#### [Exercise details]
Among the entries below, find each line with "Deutschen" and show it.

#### [Data]
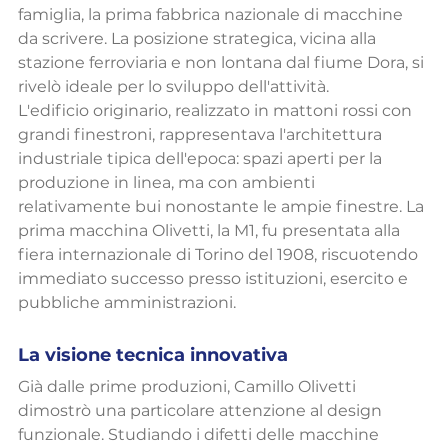
famiglia, la prima fabbrica nazionale di macchine 
da scrivere. La posizione strategica, vicina alla 
stazione ferroviaria e non lontana dal fiume Dora, si 
rivelò ideale per lo sviluppo dell'attività.
L'edificio originario, realizzato in mattoni rossi con 
grandi finestroni, rappresentava l'architettura 
industriale tipica dell'epoca: spazi aperti per la 
produzione in linea, ma con ambienti 
relativamente bui nonostante le ampie finestre. La 
prima macchina Olivetti, la M1, fu presentata alla 
fiera internazionale di Torino del 1908, riscuotendo 
immediato successo presso istituzioni, esercito e 
pubbliche amministrazioni.
La visione tecnica innovativa
Già dalle prime produzioni, Camillo Olivetti 
dimostrò una particolare attenzione al design 
funzionale. Studiando i difetti delle macchine 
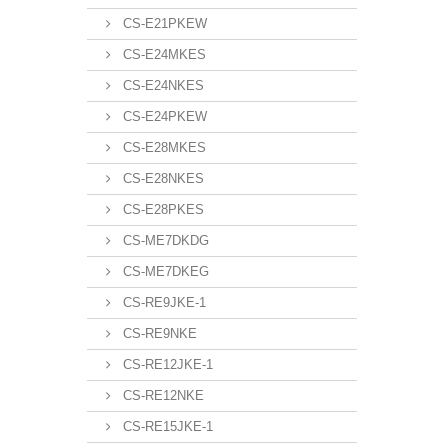
CS-E21PKEW
CS-E24MKES
CS-E24NKES
CS-E24PKEW
CS-E28MKES
CS-E28NKES
CS-E28PKES
CS-ME7DKDG
CS-ME7DKEG
CS-RE9JKE-1
CS-RE9NKE
CS-RE12JKE-1
CS-RE12NKE
CS-RE15JKE-1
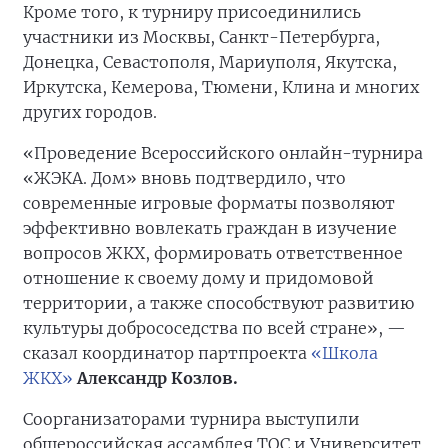
Кроме того, к турниру присоединились
участники из Москвы, Санкт-Петербурга,
Донецка, Севастополя, Мариуполя, Якутска,
Иркутска, Кемерова, Тюмени, Клина и многих
других городов.
«Проведение Всероссийского онлайн-турнира
«ЖЭКА. Дом» вновь подтвердило, что
современные игровые форматы позволяют
эффективно вовлекать граждан в изучение
вопросов ЖКХ, формировать ответственное
отношение к своему дому и придомовой
территории, а также способствуют развитию
культуры добрососедства по всей стране», —
сказал координатор партпроекта
«Школа
ЖКХ»
Александр Козлов.
Соорганизаторами турнира выступили
общероссийская ассамблея ТОС и Университет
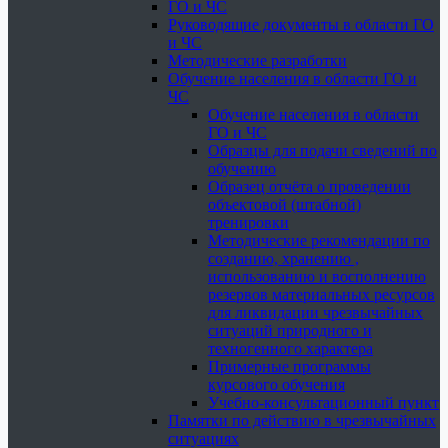
ГО и ЧС
Руководящие документы в области ГО
и ЧС
Методические разработки
Обучение населения в области ГО и
ЧС
Обучение населения в области
ГО и ЧС
Образцы для подачи сведений по
обучению
Образец отчёта о проведении
объектовой (штабной)
тренировки
Методические рекомендации по
созданию, хранению ,
использованию и восполнению
резервов материальных ресурсов
для ликвидации чрезвычайных
ситуаций природного и
техногенного характера
Примерные программы
курсового обучения
Учебно-консультационный пункт
Памятки по действию в чрезвычайных
ситуациях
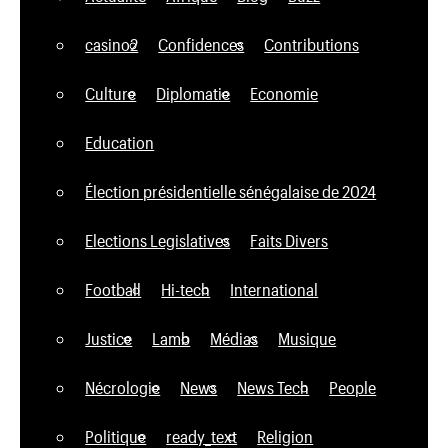
casino2
Confidences
Contributions
Culture
Diplomatie
Economie
Education
Élection présidentielle sénégalaise de 2024
Elections Legislatives
Faits Divers
Football
Hi-tech
International
Justice
Lamb
Médias
Musique
Nécrologie
News
News Tech
People
Politique
ready_text
Religion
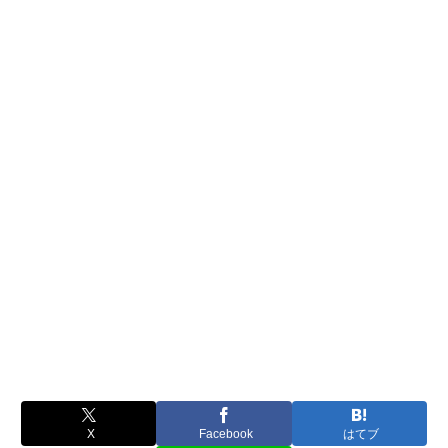
X
Facebook
はてブ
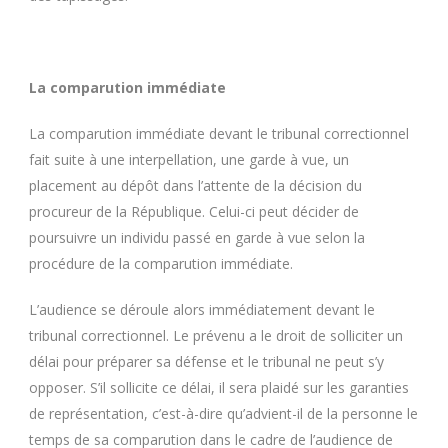
La comparution immédiate
La comparution immédiate devant le tribunal correctionnel
fait suite à une interpellation, une garde à vue, un
placement au dépôt dans l’attente de la décision du
procureur de la République. Celui-ci peut décider de
poursuivre un individu passé en garde à vue selon la
procédure de la comparution immédiate.
L’audience se déroule alors immédiatement devant le
tribunal correctionnel. Le prévenu a le droit de solliciter un
délai pour préparer sa défense et le tribunal ne peut s’y
opposer. S’il sollicite ce délai, il sera plaidé sur les garanties
de représentation, c’est-à-dire qu’advient-il de la personne le
temps de sa comparution dans le cadre de l’audience de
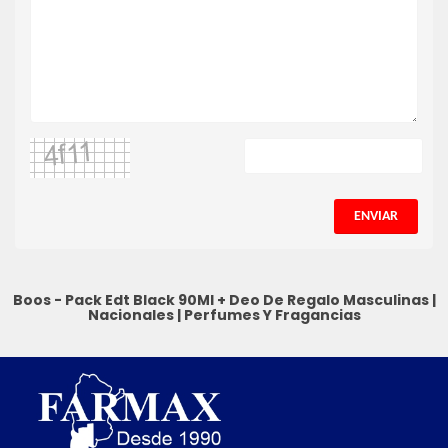
ENVIAR
Boos - Pack Edt Black 90Ml + Deo De Regalo
Masculinas
|
Nacionales
|
Perfumes Y Fragancias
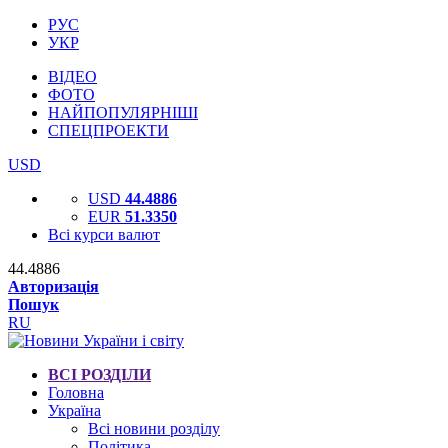
РУС
УКР
ВІДЕО
ФОТО
НАЙПОПУЛЯРНІШІ
СПЕЦПРОЕКТИ
USD
USD
44.4886
EUR
51.3350
Всі курси валют
44.4886
Авторизація
Пошук
RU
ВСІ РОЗДІЛИ
Головна
Україна
Всі новини розділу
Політика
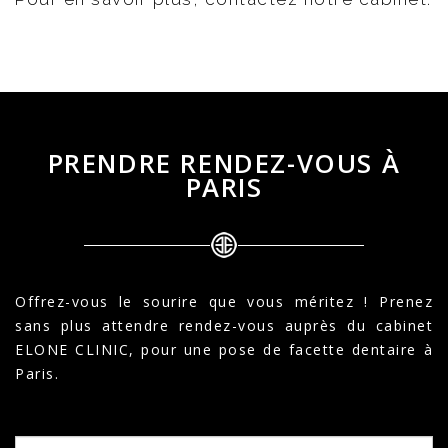
PRENDRE RENDEZ-VOUS À
PARIS
Offrez-vous le sourire que vous méritez ! Prenez
sans plus attendre rendez-vous auprès du cabinet
ELONE CLINIC, pour une pose de facette dentaire à
Paris.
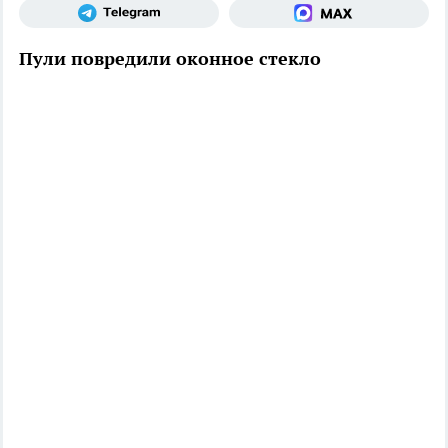
Пули повредили оконное стекло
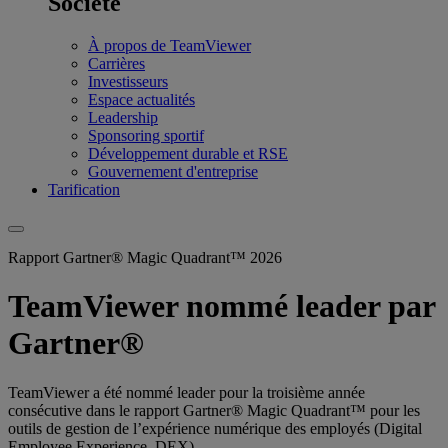
Société
À propos de TeamViewer
Carrières
Investisseurs
Espace actualités
Leadership
Sponsoring sportif
Développement durable et RSE
Gouvernement d'entreprise
Tarification
Rapport Gartner® Magic Quadrant™ 2026
TeamViewer nommé leader par
Gartner®
TeamViewer a été nommé leader pour la troisième année
consécutive dans le rapport Gartner® Magic Quadrant™ pour les
outils de gestion de l’expérience numérique des employés (Digital
Employee Experience, DEX).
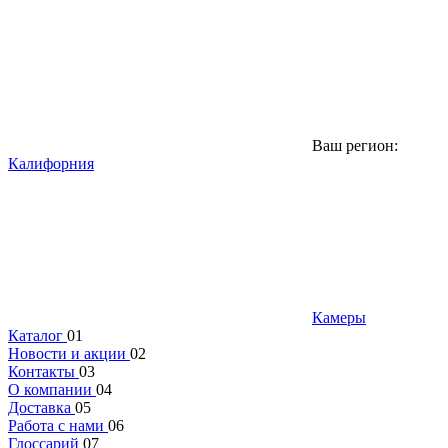
Ваш регион:
Калифорния
Камеры
Каталог
01
Новости и акции
02
Контакты
03
О компании
04
Доставка
05
Работа с нами
06
Глоссарий
07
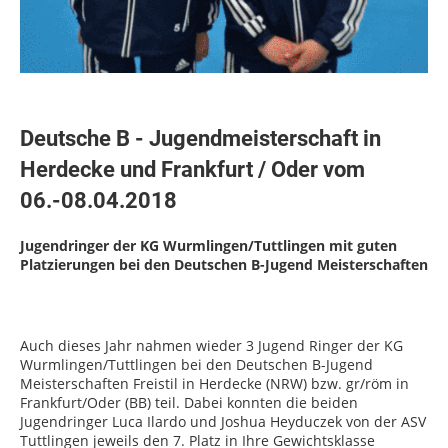
Deutsche B - Jugendmeisterschaft in
Herdecke und Frankfurt / Oder vom
06.-08.04.2018
Jugendringer der KG Wurmlingen/Tuttlingen mit guten
Platzierungen bei den Deutschen B-Jugend Meisterschaften
Auch dieses Jahr nahmen wieder 3 Jugend Ringer der KG
Wurmlingen/Tuttlingen bei den Deutschen B-Jugend
Meisterschaften Freistil in Herdecke (NRW) bzw. gr/röm in
Frankfurt/Oder (BB) teil. Dabei konnten die beiden
Jugendringer Luca Ilardo und Joshua Heyduczek von der ASV
Tuttlingen jeweils den 7. Platz in Ihre Gewichtsklasse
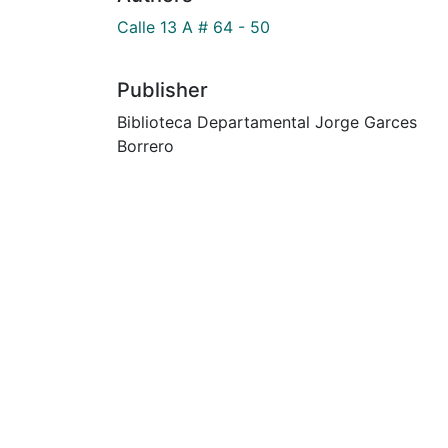
Calle 13 A # 64 - 50
Publisher
Biblioteca Departamental Jorge Garces
Borrero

#### [Answer space]
Platzierungen bei den Deutschen B-Jugend Meisterschaften
Wurmlingen/Tuttlingen bei den Deutschen B-Jugend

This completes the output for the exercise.